Вяземская чуть вздернула бровь, во взгляде мелькнуло недоумение.
— У вас всё в порядке? — спросила она. И заметила: — Настроение, вижу, не очень.
— Инесса Львовна, зачем вы пригласили ко мне психиатра? — не сдержалась Таня. — Хоть бы предупредили! А то так, за спиной… без моего согласия…
Она понимала, что зря затеяла этот разговор сейчас, когда Вяземская и без того была на взводе. Но промолчать? На это не хватило сил — да и не до дипломатии ей бывало, когда кто-то столь бесцеремонно лез в ее личную жизнь. Только матери это спускала, да и то потому, что Елене Степановне было невозможно что-либо объяснить.
Вяземская смерила
— Вообще-то ради вас старалась! — с укором сказала она. — Если я узнаю, что у кого-то из сотрудников проблемы, то всегда помогаю их решить, не замечали?
— А какие проблемы? — пошла в атаку Татьяна. — У меня все в порядке, я просто перенервничала. А вы сразу вызвали психиатра! Как будто я невесть что выкинула и меня нужно изолировать!
— Ну, знаете! — Вяземская возмущенно покачала головой. — Вы врач, с людьми работаете. И я должна быть уверена, что могу вас к этой работе допускать. Ваша, с позволения сказать, истерика многих пациентов напугала, между прочим!

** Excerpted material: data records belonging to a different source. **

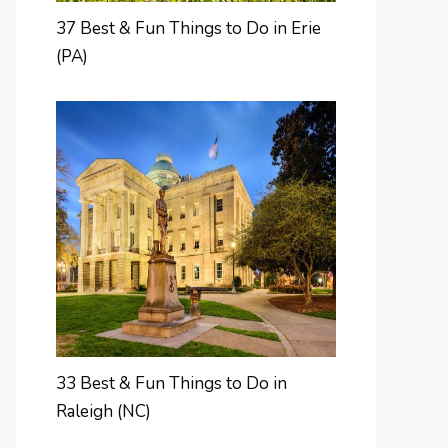
37 Best & Fun Things to Do in Erie
(PA)
33 Best & Fun Things to Do in
Raleigh (NC)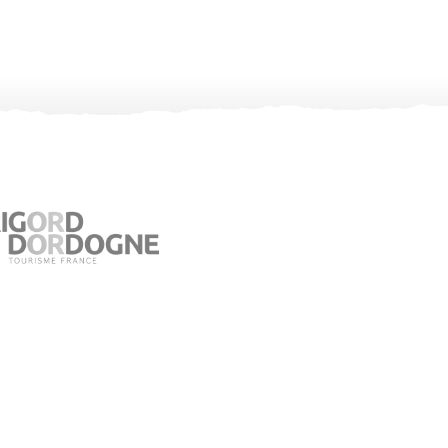
Visitor Information in Jumilhac le Grand
Place du Château – 24630 Jumilhac le Grand
05 53 52 55 43
bit.jumilhac@perigord-limousin.fr
July and august
Monday to Friday : 9.30am-1 pm / 2pm-6pm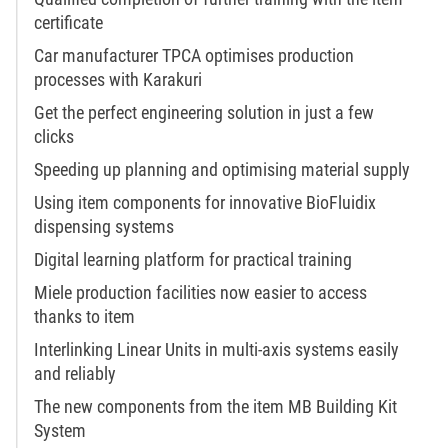
certificate
Car manufacturer TPCA optimises production
processes with Karakuri
Get the perfect engineering solution in just a few
clicks
Speeding up planning and optimising material supply
Using item components for innovative BioFluidix
dispensing systems
Digital learning platform for practical training
Miele production facilities now easier to access
thanks to item
Interlinking Linear Units in multi-axis systems easily
and reliably
The new components from the item MB Building Kit
System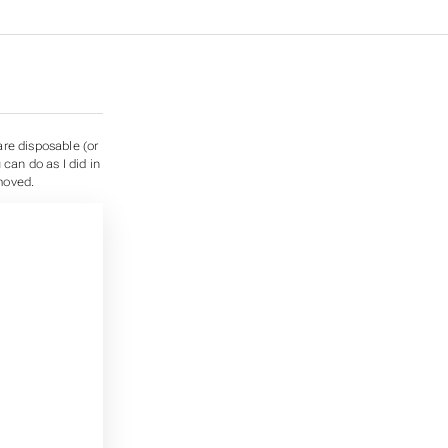
are disposable (or
can do as I did in
moved.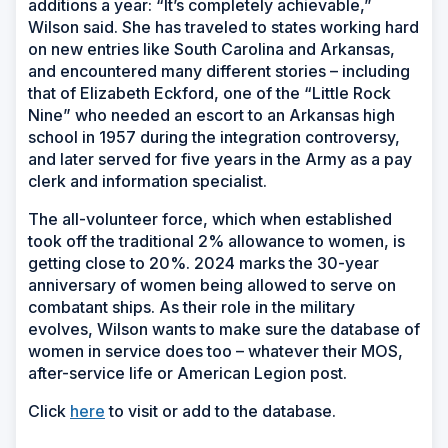
additions a year: “It’s completely achievable,”
Wilson said. She has traveled to states working hard
on new entries like South Carolina and Arkansas,
and encountered many different stories – including
that of Elizabeth Eckford, one of the “Little Rock
Nine” who needed an escort to an Arkansas high
school in 1957 during the integration controversy,
and later served for five years in the Army as a pay
clerk and information specialist.
The all-volunteer force, which when established
took off the traditional 2% allowance to women, is
getting close to 20%. 2024 marks the 30-year
anniversary of women being allowed to serve on
combatant ships. As their role in the military
evolves, Wilson wants to make sure the database of
women in service does too – whatever their MOS,
after-service life or American Legion post.
Click
here
to visit or add to the database.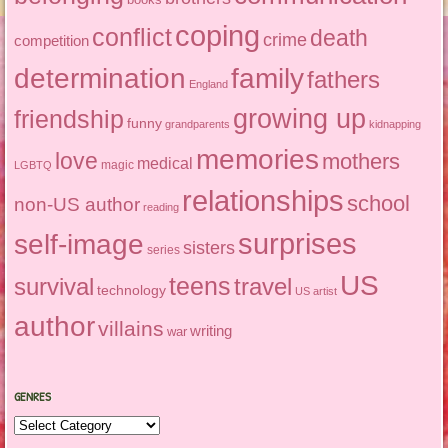
coping
conflict
death
crime
competition
determination
family
fathers
England
growing up
friendship
funny
grandparents
kidnapping
memories
love
mothers
medical
magic
LGBTQ
relationships
school
non-US author
reading
surprises
self-image
sisters
series
US
teens
survival
travel
technology
US artist
author
villains
writing
war
GENRES
Genres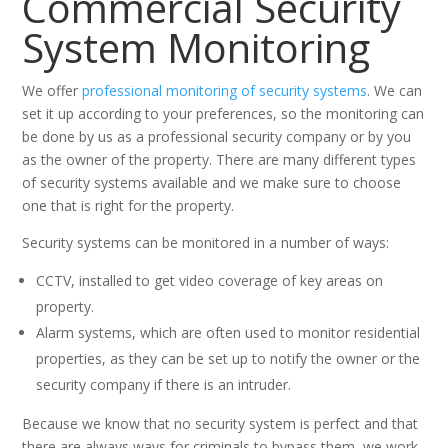
Commercial Security
System Monitoring
We offer
professional monitoring of security systems
. We can
set it up according to your preferences, so the monitoring can
be done by us as a professional security company or by you
as the owner of the property. There are many different types
of security systems available and we make sure to choose
one that is right for the property.
Security systems can be monitored in a number of ways:
CCTV, installed to get video coverage of key areas on
property.
Alarm systems, which are often used to monitor residential
properties, as they can be set up to notify the owner or the
security company if there is an intruder.
Because we know that no security system is perfect and that
there are always ways for criminals to bypass them, we work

Я обязана была принять меры!
— Да, согласна, нервы не выдержали и со стороны это, наверное, смотрелось ужасно, — умерила пыл Татьяна. — Но ведь я сразу попросила Костромину поставить мне успокоительное, и нормально доработала смену! Я вас прошу на будущее: без моего ведома не приглашайте ко мне каких-либо врачей!
— А я вас прошу на будущее помнить, с кем разговариваете! — надменно проговорила Инесса Львовна. — Если бы знала, что вы окажетесь такой неблагодарной, Татьяна Евгеньевна, то не стала бы обзванивать знакомых и просить их об услуге. Я, вообще-то, думала, что вы мне спасибо скажете. Кстати, не только за то, что я нашла для вас хорошего специалиста. А еще за то, что не сообщила о вашем приступе вышестоящему руководству. Хотя вообще-то такие вещи расцениваются как из ряда вон выходящие и являются причиной для разбирательства. Сами подумайте, что будет, если каждый врач начнет биться в истерике при пациентах, пугая их до полусмерти? Смогут они такому врачу доверять свое здоровье? Нет! А у нас педиатрия, у нас дети! Двойная ответственность! И вы хотите, чтобы я сидела, сложа руки? Нет, дорогая моя, этого не будет! Я вообще рекомендую вам обследоваться по полной программе — и в дальнейшем выполнять все предписания Игоря Анатольевича. Он сообщил мне, что назначит вам ЭЭГ и, при необходимости, курс лекарств. Не будете обследоваться и лечиться — я составлю докладную и отстраню вас от работы.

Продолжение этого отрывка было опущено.